Spectr’s Main Index File¶
The index file used to rapidly find relevant scans and the location of specific scans in the binary scan data file. This file is, itself, binary, to save space. All data necessary to regenerate this index file are present in the data file.
Purpose¶
Note that the spectr binary data formats are not meant to be used as a generalized format for representing mass spectrometry data. It is designed specifically to serve as a backend storage format for use by spectr, and all access to the data should be done via the web services provided by spectr. The documentation of these formats are purely informational.
File Name / AWS S3 Object Name¶
Spectr may be installed on a server with locally attached storage or use Amazon AWS S3 for storage.
In either case, the filename or object name for the index file is the SHA-384 has of the uploaded file plus “.index”. E.g., 98c11ffdfdd540676b1a137cb1a22b2a70350c9a44171d6b1180c6be5cbb2ee3f79d532c8a1dd9ef2e8e08e752a3babb.index.
Since this is the same hash string used to query the data, spectr can rapidly find the required file in the configured storage directory or S3
bucket.
Endianness¶
All shorts, integers, and longs are written high byte first (big-endian). All floats and doubles are represented as ints or longs
according to IEEE 754 floating-point “double format” bit layout, and written as ints and longs. See writeByte,
writeShort, writeInt, writeLong, writeFloat, writeDouble at https://docs.oracle.com/javase/8/docs/api/java/io/DataOutputStream.html for more information.
File Version¶
The latest version is 5. All newly created files will be that version. There were versions 3 and 4. An existing installation of Spectral Storage Service may have files with those versions.
File Format¶
File Header¶
This section appears once at the beginning of the file and contains information describing this file.
Header sections:
Name
Data Type
Bytes
Description
Version
short
2
The file format version for this file. Version 5.
Full write indicator
byte
1
Indicates if the binary file is fully written: 0 = no, 1 = yes, 2 = undefined (always 2 in S3).
All Scans: Total Ion Current Computed
byte
1
Whether the Total Ion Current per scan is computed by the Spectral Storage Service Importer: 0 = no, 1 = yes.
All Scans: Ion injection time NOT populated
byte
1
Indicates if the Ion Injection Time per scan is missing: 0 = no, 1 = yes.
Count of scan levels
byte
1
The number of scan levels. For example, 2 for ms1 and ms2.
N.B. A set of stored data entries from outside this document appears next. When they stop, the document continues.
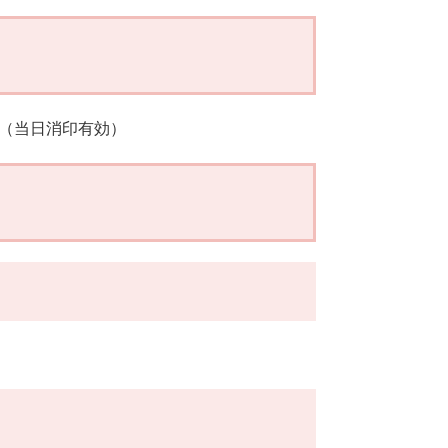
（当日消印有効）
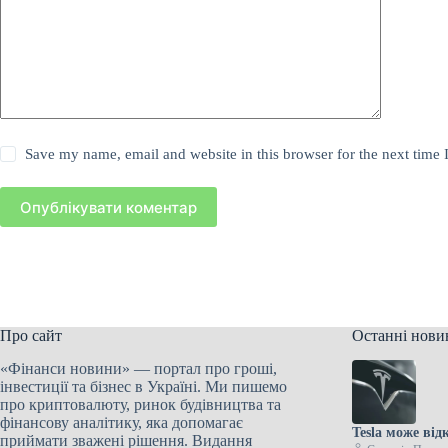
Save my name, email and website in this browser for the next time
Опублікувати коментар
Про сайт
Останні нови
«Фінанси новини» — портал про гроші,
інвестиції та бізнес в Україні. Ми пишемо
про криптовалюту, ринок будівництва та
фінансову аналітику, яка допомагає
Tesla може від
приймати зважені рішення. Видання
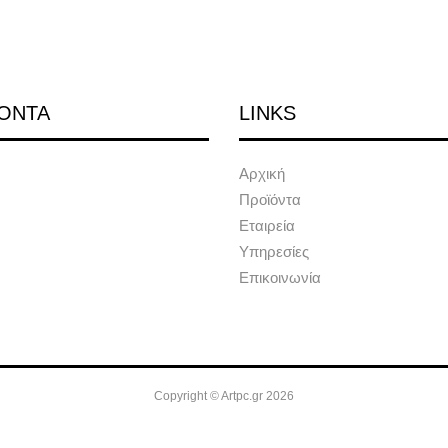
ΟΝΤΑ
LINKS
Αρχική
Προϊόντα
Εταιρεία
Υπηρεσίες
Επικοινωνία
Copyright © Artpc.gr 2026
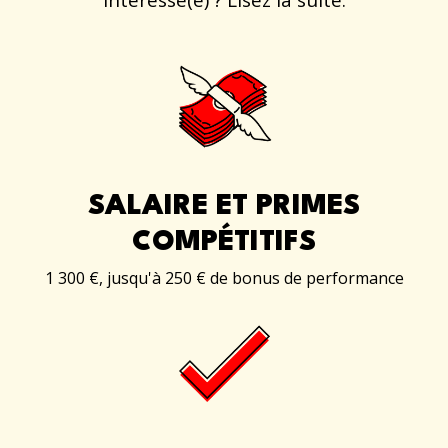
intéressé(e) ? Lisez la suite.
SALAIRE ET PRIMES
COMPÉTITIFS
1 300 €, jusqu'à 250 € de bonus de performance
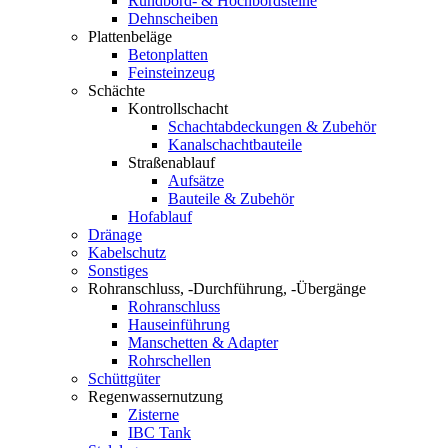
Rundbord- & Hochbordsteine
Dehnscheiben
Plattenbeläge
Betonplatten
Feinsteinzeug
Schächte
Kontrollschacht
Schachtabdeckungen & Zubehör
Kanalschachtbauteile
Straßenablauf
Aufsätze
Bauteile & Zubehör
Hofablauf
Dränage
Kabelschutz
Sonstiges
Rohranschluss, -Durchführung, -Übergänge
Rohranschluss
Hauseinführung
Manschetten & Adapter
Rohrschellen
Schüttgüter
Regenwassernutzung
Zisterne
IBC Tank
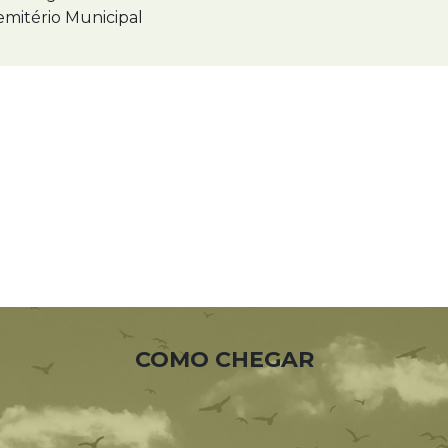
mitério Municipal
COMO CHEGAR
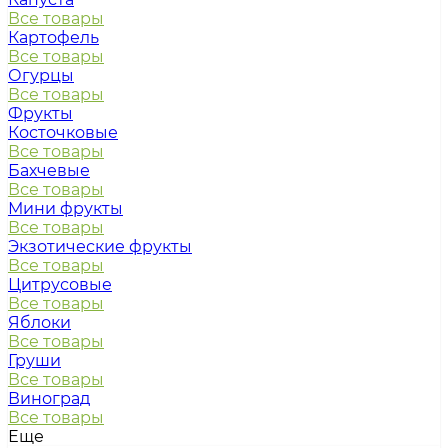
Все товары
Картофель
Все товары
Огурцы
Все товары
Фрукты
Косточковые
Все товары
Бахчевые
Все товары
Мини фрукты
Все товары
Экзотические фрукты
Все товары
Цитрусовые
Все товары
Яблоки
Все товары
Груши
Все товары
Виноград
Все товары
Еще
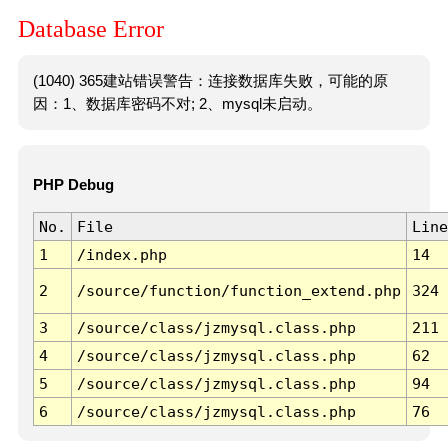
Database Error
(1040) 365建站错误警告：连接数据库失败，可能的原
因：1、数据库密码不对; 2、mysql未启动。
PHP Debug
No.
File
Line
1
/index.php
14
2
/source/function/function_extend.php
324
3
/source/class/jzmysql.class.php
211
4
/source/class/jzmysql.class.php
62
5
/source/class/jzmysql.class.php
94
6
/source/class/jzmysql.class.php
76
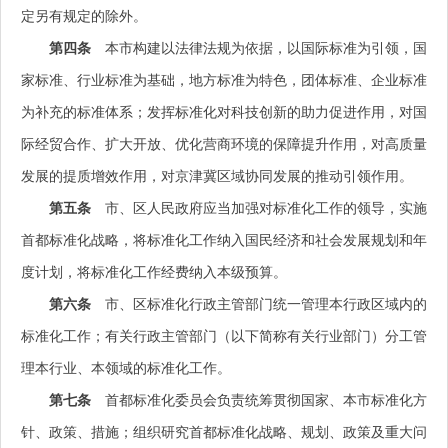
定另有规定的除外。
第四条
本市构建以法律法规为依据，以国际标准为引领，国
家标准、行业标准为基础，地方标准为特色，团体标准、企业标准
为补充的标准体系；发挥标准化对科技创新的助力促进作用，对国
际经贸合作、扩大开放、优化营商环境的保障提升作用，对高质量
发展的提质增效作用，对京津冀区域协同发展的推动引领作用。
第五条
市、区人民政府应当加强对标准化工作的领导，实施
首都标准化战略，将标准化工作纳入国民经济和社会发展规划和年
度计划，将标准化工作经费纳入本级预算。
第六条
市、区标准化行政主管部门统一管理本行政区域内的
标准化工作；有关行政主管部门（以下简称有关行业部门）分工管
理本行业、本领域的标准化工作。
第七条
首都标准化委员会负责统筹贯彻国家、本市标准化方
针、政策、措施；组织研究首都标准化战略、规划、政策及重大问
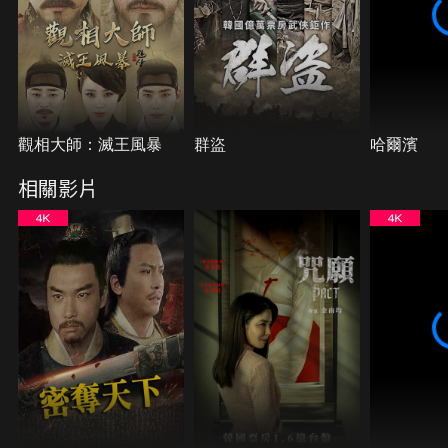
觀相大師：滅王風暴
群盜
哈爾濱
相關影片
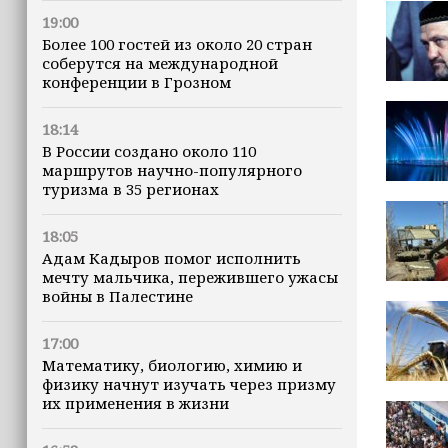
19:00
Более 100 гостей из около 20 стран
соберутся на международной
конференции в Грозном
18:14
В России создано около 110
маршрутов научно-популярного
туризма в 35 регионах
18:05
Адам Кадыров помог исполнить
мечту мальчика, пережившего ужасы
войны в Палестине
17:00
Математику, биологию, химию и
физику начнут изучать через призму
их применения в жизни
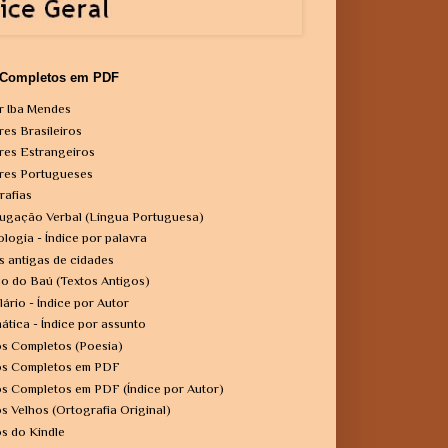
 Completos em PDF
r Iba Mendes
res Brasileiros
res Estrangeiros
res Portugueses
rafias
ugação Verbal (Língua Portuguesa)
ologia - Índice por palavra
s antigas de cidades
o do Baú (Textos Antigos)
lário - Índice por Autor
ática - Índice por assunto
os Completos (Poesia)
os Completos em PDF
os Completos em PDF (Índice por Autor)
os Velhos (Ortografia Original)
os do Kindle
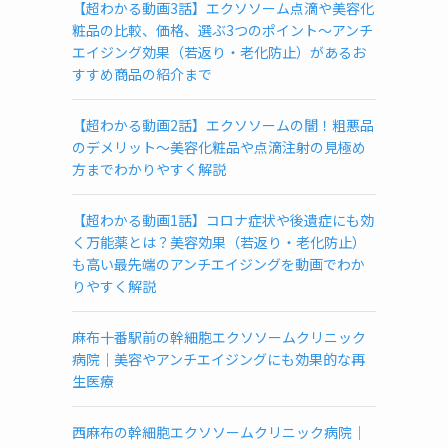
【超わかる動画3話】エクソソーム点滴や美容化
ソ
粧品の比較、価格、選ぶ3つのポイント～アンチ
ー
エイジング効果（若返り・老化防止）があるお
ム
すすめ商品の紹介まで
が
受
け
【超わかる動画2話】エクソソームの闇！粗悪品
ら
のデメリット～美容化粧品や点滴注射の見極め
れ
方までわかりやすく解説
る
ク
【超わかる動画1話】コロナ症状や後遺症にも効
リ
く万能薬とは？美容効果（若返り・老化防止）
ニ
も高い最先端のアンチエイジングを動画でわか
ッ
りやすく解説
ク
検
麻布十番駅前の幹細胞エクソソームクリニック
査
病院｜美容やアンチエイジングにも効果的な再
所
生医療
一
覧
(都
西麻布の幹細胞エクソソームクリニック病院｜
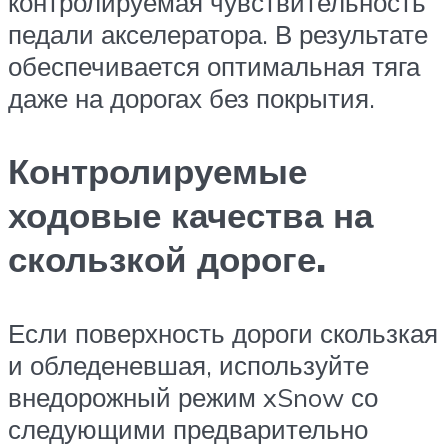
контролируемая чувствительность
педали акселератора. В результате
обеспечивается оптимальная тяга
даже на дорогах без покрытия.
Контролируемые
ходовые качества на
скользкой дороге.
Если поверхность дороги скользкая
и обледеневшая, используйте
внедорожный режим xSnow со
следующими предварительно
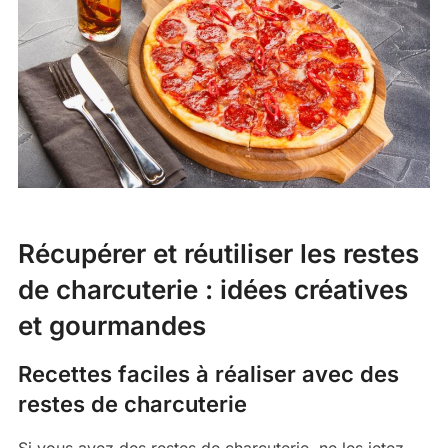
Récupérer et réutiliser les restes
de charcuterie : idées créatives
et gourmandes
Recettes faciles à réaliser avec des
restes de charcuterie
Si vous avez des restes de charcuterie, ne les jetez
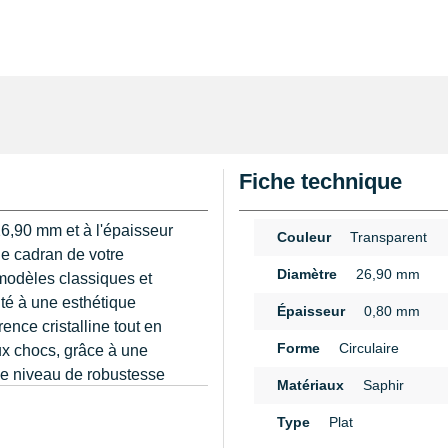
Fiche technique
26,90 mm et à l'épaisseur
Couleur
Transparent
le cadran de votre
Diamètre
26,90 mm
 modèles classiques et
ité à une esthétique
Épaisseur
0,80 mm
ence cristalline tout en
Forme
Circulaire
ux chocs, grâce à une
Ce niveau de robustesse
Matériaux
Saphir
 telles que celles signées
n
alement parfaitement à la
Type
Plat
e pièces de collection.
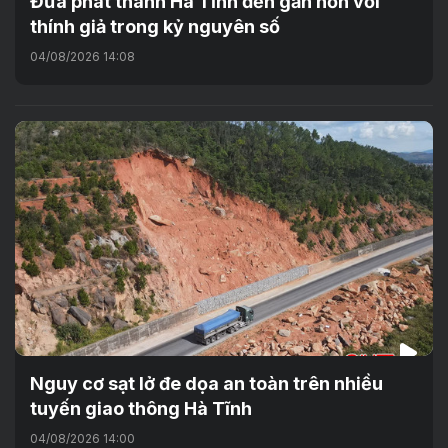
Đưa phát thanh Hà Tĩnh đến gần hơn với
thính giả trong kỷ nguyên số
04/08/2026 14:08
Nguy cơ sạt lở đe dọa an toàn trên nhiều
tuyến giao thông Hà Tĩnh
04/08/2026 14:00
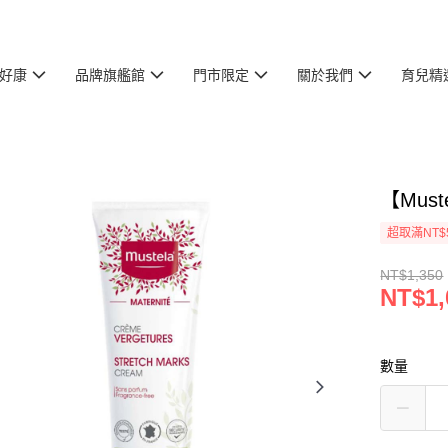
好康
品牌旗艦館
門市限定
關於我們
育兒精
【Mus
超取滿NT$
NT$1,350
NT$1,
數量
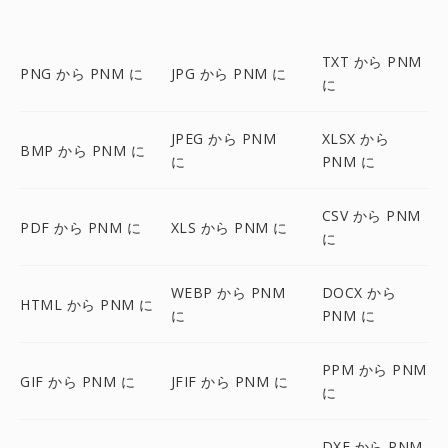
TXT から PNM
PNG から PNM に
JPG から PNM に
に
JPEG から PNM
XLSX から
BMP から PNM に
に
PNM に
CSV から PNM
PDF から PNM に
XLS から PNM に
に
WEBP から PNM
DOCX から
HTML から PNM に
に
PNM に
PPM から PNM
GIF から PNM に
JFIF から PNM に
に
DXF から PNM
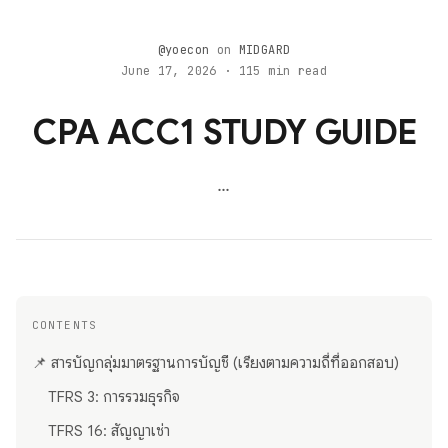
@yoecon
on
MIDGARD
June 17, 2026 · 115 min read
CPA ACC1 STUDY GUIDE
...
CONTENTS
📌 สารบัญกลุ่มมาตรฐานการบัญชี (เรียงตามความถี่ที่ออกสอบ)
TFRS 3: การรวมธุรกิจ
TFRS 16: สัญญาเช่า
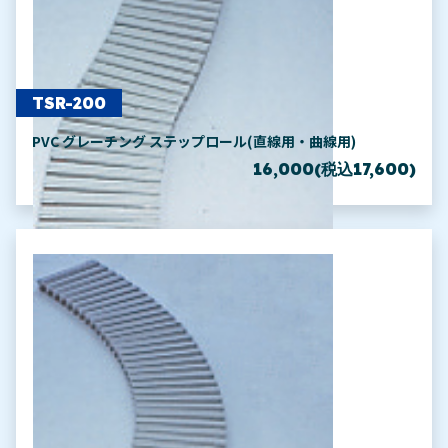
TSR-200
PVC グレーチング ステップロール(直線用・曲線用)
16,000(税込17,600)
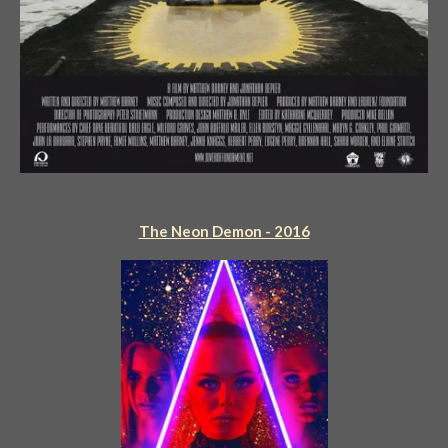
The Neon Demon - 2016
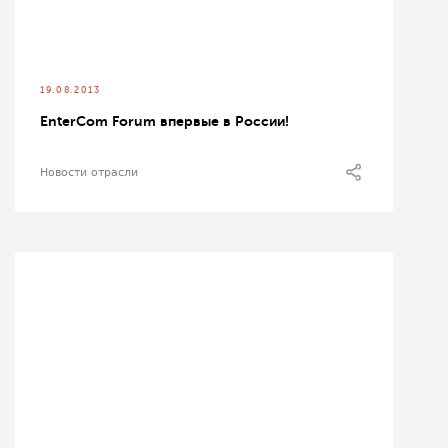
19.08.2013
EnterCom Forum впервые в России!
Новости отрасли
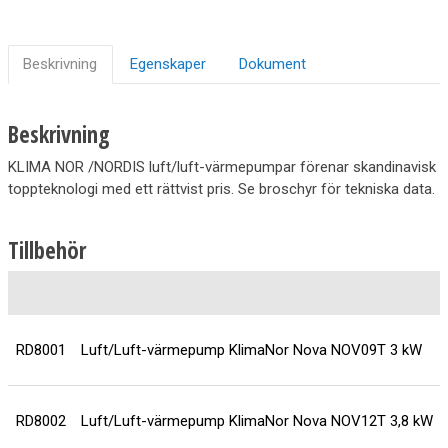
Beskrivning
Egenskaper
Dokument
Beskrivning
KLIMA NOR /NORDIS luft/luft-värmepumpar förenar skandinavisk
toppteknologi med ett rättvist pris. Se broschyr för tekniska data.
Tillbehör
RD8001
Luft/Luft-värmepump KlimaNor Nova NOV09T 3 kW
RD8002
Luft/Luft-värmepump KlimaNor Nova NOV12T 3,8 kW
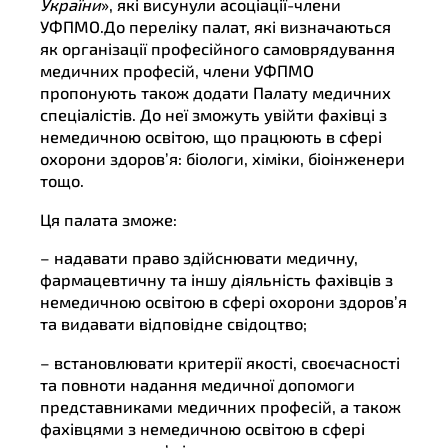
України
», які висунули асоціації-члени
УФПМО.До переліку палат, які визначаються
як організації професійного самоврядування
медичних професій, члени УФПМО
пропонують також додати Палату медичних
спеціалістів. До неї зможуть увійти фахівці з
немедичною освітою, що працюють в сфері
охорони здоров’я: біологи, хіміки, біоінженери
тощо.
Ця палата зможе:
– надавати право здійснювати медичну,
фармацевтичну та іншу діяльність фахівців з
немедичною освітою в сфері охорони здоров’я
та видавати відповідне свідоцтво;
– встановлювати критерії якості, своєчасності
та повноти надання медичної допомоги
представниками медичних професій, а також
фахівцями з немедичною освітою в сфері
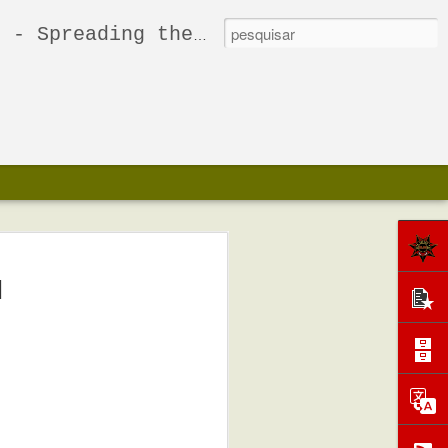
Freakbeat, and many other weird sounds.
ng Clouds / The
s 7'' [Agitated Records
]
feros dos reis do Garage Australiano, de
 You A Whole" dos The Frowning Clouds é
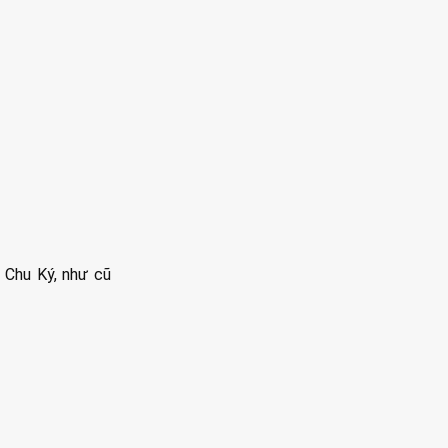
 Chu Ký, như cũ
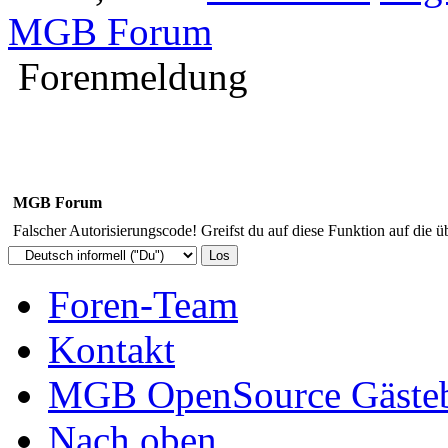
MGB Forum
Forenmeldung
MGB Forum
Falscher Autorisierungscode! Greifst du auf diese Funktion auf die ü
Foren-Team
Kontakt
MGB OpenSource Gäste
Nach oben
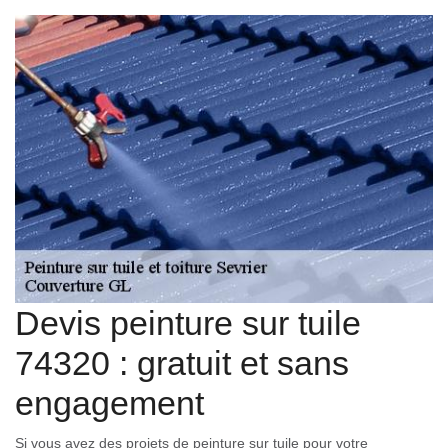
Devis peinture sur tuile
74320 : gratuit et sans
engagement
Si vous avez des projets de peinture sur tuile pour votre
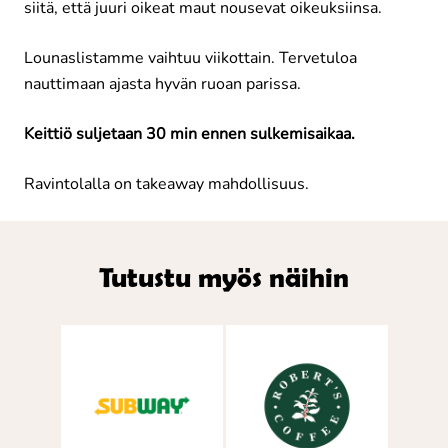
siitä, että juuri oikeat maut nousevat oikeuksiinsa.
Lounaslistamme vaihtuu viikottain. Tervetuloa
nauttimaan ajasta hyvän ruoan parissa.
Keittiö suljetaan 30 min ennen sulkemisaikaa.
Ravintolalla on takeaway mahdollisuus.
Tutustu myös näihin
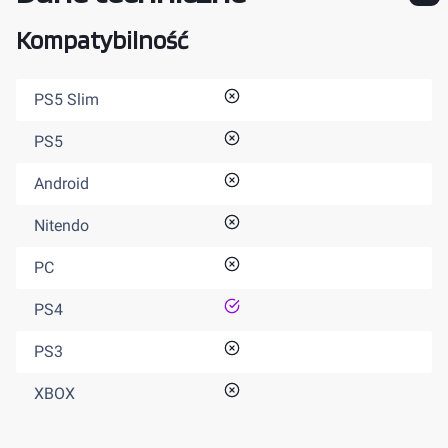
Kompatybilność
nie
PS5 Slim
nie
PS5
nie
Android
nie
Nitendo
nie
PC
tak
PS4
nie
PS3
nie
XBOX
- Then for each scan level:
Name
Data Type
Bytes
Description
Scan level
byte
1
The scan level. E.g., 1 for ms1 or 2 for ms2.
Number of scans
integer
4
Number of scans for this scan level.
Centroided?
byte
1
Designation for centroidedness at this scan level: 0 = only no, 1 = only yes, and 2 = mixed.
Ion injection time set?
byte
1
All scans at this scan level have Ion Injection Time populated: 0 = no, 1 = yes, 2 = some no, some yes.
Total ion current
double
8
- Total ion current for this scan level from one of the following:
Sum of Total Ion Current field for all scans with this scan level (Total Ion Current Computed == 0)
Same as Total ion current sum of scan peaks (next field) (Total Ion Current Computed == 1)
Total ion current sum of scan peaks
double
8
Sum of intensity of all peaks for all scans with this scan level.
Then continuing:
Name
Data Type
Bytes
Description
Scan numbers sequential
byte
1
Scan numbers are sequential (1,2,3,…,n-1,n). 0 = no, 1 = yes
Ret. time sorted?
byte
1
0 if not sorted by retention time. 1 if sorted by retention time.
Scan count
integer
4
Total number of scans in file
Total scan data size
long
8
Total size of data file, excluding header.
First scan number
integer
4
First scan number in file
First scan location
long
8
Byte location in data file of first scan
Scan number offset type
byte
1
- The data type used to store the offset between scan numbers below:
1 = byte
2 = short
3 = integer
8 = none. There is no offset stored. Assumed that offset between scan numbers is 1.
Scan size type
byte
1
- The data type used to store the scan size below:
1 = byte
2 = short
3 = integer
Then for each scan:
Name
Data Type
Bytes
Description
Scan size
See above
The number of bytes for this scan in the data file (including header).
Scan number offset
See above
Offset from previous scan number (ie: scan number - previous scan number). Not present in type above is 8, which assumes all offsets are 1
Scan level
byte
1
The scan level. E.g., 1 for ms1 or 2 for ms2.
Retention time
float
4
Retention time for this scan.